### ACTIVITY
Take the lines below beginning at the line that has "Vocabulary, Grammar, and" and stopping after the line that has "Привет! Заполни поля и будь с нами", and print them exactly as they are, with no other lines.

### PROVIDED MATERIAL
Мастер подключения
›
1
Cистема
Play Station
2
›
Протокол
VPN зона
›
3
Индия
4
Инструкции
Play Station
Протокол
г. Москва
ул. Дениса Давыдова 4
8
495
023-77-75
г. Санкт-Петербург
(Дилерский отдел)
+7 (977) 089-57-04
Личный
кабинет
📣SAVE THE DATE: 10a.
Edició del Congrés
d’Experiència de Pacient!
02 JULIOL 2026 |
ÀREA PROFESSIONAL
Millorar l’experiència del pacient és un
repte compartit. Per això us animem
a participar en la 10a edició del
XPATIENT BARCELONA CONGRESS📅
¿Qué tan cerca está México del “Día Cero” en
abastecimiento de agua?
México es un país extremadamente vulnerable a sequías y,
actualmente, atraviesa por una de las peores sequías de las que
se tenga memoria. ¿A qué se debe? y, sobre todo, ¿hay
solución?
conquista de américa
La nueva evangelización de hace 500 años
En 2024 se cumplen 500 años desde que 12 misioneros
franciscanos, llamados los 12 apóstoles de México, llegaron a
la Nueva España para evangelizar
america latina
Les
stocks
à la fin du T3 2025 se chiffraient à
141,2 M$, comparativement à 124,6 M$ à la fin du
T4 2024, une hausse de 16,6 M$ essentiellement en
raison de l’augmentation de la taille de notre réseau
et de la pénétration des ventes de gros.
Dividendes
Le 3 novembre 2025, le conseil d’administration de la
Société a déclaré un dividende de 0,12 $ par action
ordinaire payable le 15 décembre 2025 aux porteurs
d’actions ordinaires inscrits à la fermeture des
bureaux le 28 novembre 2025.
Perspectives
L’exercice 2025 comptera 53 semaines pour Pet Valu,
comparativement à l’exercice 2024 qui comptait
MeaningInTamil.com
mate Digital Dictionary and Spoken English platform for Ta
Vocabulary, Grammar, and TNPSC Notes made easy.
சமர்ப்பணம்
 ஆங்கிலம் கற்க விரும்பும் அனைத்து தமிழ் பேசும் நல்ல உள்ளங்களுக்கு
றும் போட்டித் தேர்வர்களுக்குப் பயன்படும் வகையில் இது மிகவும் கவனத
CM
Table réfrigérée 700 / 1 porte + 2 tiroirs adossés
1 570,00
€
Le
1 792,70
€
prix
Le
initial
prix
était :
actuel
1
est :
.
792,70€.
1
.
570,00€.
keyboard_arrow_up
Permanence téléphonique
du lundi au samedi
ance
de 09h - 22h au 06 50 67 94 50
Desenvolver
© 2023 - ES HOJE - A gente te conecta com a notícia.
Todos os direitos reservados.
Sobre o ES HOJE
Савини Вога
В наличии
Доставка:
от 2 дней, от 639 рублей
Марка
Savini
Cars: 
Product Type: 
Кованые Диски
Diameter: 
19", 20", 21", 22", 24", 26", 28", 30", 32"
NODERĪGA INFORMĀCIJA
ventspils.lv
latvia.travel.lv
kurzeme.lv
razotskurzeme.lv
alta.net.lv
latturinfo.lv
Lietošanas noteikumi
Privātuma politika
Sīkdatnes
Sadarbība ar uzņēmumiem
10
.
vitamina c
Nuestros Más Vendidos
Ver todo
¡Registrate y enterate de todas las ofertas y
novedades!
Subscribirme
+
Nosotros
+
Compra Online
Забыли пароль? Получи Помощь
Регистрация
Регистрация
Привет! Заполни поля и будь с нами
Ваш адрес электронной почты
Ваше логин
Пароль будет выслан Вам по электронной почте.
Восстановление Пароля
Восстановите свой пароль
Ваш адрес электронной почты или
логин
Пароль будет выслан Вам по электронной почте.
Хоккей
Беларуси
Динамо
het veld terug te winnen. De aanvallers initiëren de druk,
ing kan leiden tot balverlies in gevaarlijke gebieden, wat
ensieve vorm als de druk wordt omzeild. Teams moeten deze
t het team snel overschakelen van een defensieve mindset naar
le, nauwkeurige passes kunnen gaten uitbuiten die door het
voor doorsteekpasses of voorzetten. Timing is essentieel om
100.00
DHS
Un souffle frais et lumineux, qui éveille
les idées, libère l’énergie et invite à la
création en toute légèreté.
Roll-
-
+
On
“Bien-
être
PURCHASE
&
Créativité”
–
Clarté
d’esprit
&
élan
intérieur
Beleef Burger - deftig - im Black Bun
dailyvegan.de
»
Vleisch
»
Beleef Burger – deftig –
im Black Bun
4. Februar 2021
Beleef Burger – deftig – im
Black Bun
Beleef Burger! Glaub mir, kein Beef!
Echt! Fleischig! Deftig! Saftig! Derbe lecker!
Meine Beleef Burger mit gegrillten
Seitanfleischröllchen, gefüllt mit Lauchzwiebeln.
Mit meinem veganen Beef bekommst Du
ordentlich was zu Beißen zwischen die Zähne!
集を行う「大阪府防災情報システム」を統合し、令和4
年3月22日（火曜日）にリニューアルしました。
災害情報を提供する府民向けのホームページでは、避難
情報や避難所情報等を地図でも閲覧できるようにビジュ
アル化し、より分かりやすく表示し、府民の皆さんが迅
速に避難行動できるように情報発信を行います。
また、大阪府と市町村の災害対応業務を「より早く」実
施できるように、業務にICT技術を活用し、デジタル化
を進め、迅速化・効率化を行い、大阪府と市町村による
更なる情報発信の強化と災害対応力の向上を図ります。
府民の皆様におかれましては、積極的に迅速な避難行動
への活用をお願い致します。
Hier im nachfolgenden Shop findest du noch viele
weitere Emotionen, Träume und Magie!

### EXERCISE OUTPUT
Vocabulary, Grammar, and TNPSC Notes made easy.
சமர்ப்பணம்
 ஆங்கிலம் கற்க விரும்பும் அனைத்து தமிழ் பேசும் நல்ல உள்ளங்களுக்கு
றும் போட்டித் தேர்வர்களுக்குப் பயன்படும் வகையில் இது மிகவும் கவனத
CM
Table réfrigérée 700 / 1 porte + 2 tiroirs adossés
1 570,00
€
Le
1 792,70
€
prix
Le
initial
prix
était :
actuel
1
est :
.
792,70€.
1
.
570,00€.
keyboard_arrow_up
Permanence téléphonique
du lundi au samedi
ance
de 09h - 22h au 06 50 67 94 50
Desenvolver
© 2023 - ES HOJE - A gente te conecta com a notícia.
Todos os direitos reservados.
Sobre o ES HOJE
Савини Вога
В наличии
Доставка:
от 2 дней, от 639 рублей
Марка
Savini
Cars: 
Product Type: 
Кованые Диски
Diameter: 
19", 20", 21", 22", 24", 26", 28", 30", 32"
NODERĪGA INFORMĀCIJA
ventspils.lv
latvia.travel.lv
kurzeme.lv
razotskurzeme.lv
alta.net.lv
latturinfo.lv
Lietošanas noteikumi
Privātuma politika
Sīkdatnes
Sadarbība ar uzņēmumiem
10
.
vitamina c
Nuestros Más Vendidos
Ver todo
¡Registrate y enterate de todas las ofertas y
novedades!
Subscribirme
+
Nosotros
+
Compra Online
Забыли пароль? Получи Помощь
Регистрация
Регистрация
Привет! Заполни поля и будь с нами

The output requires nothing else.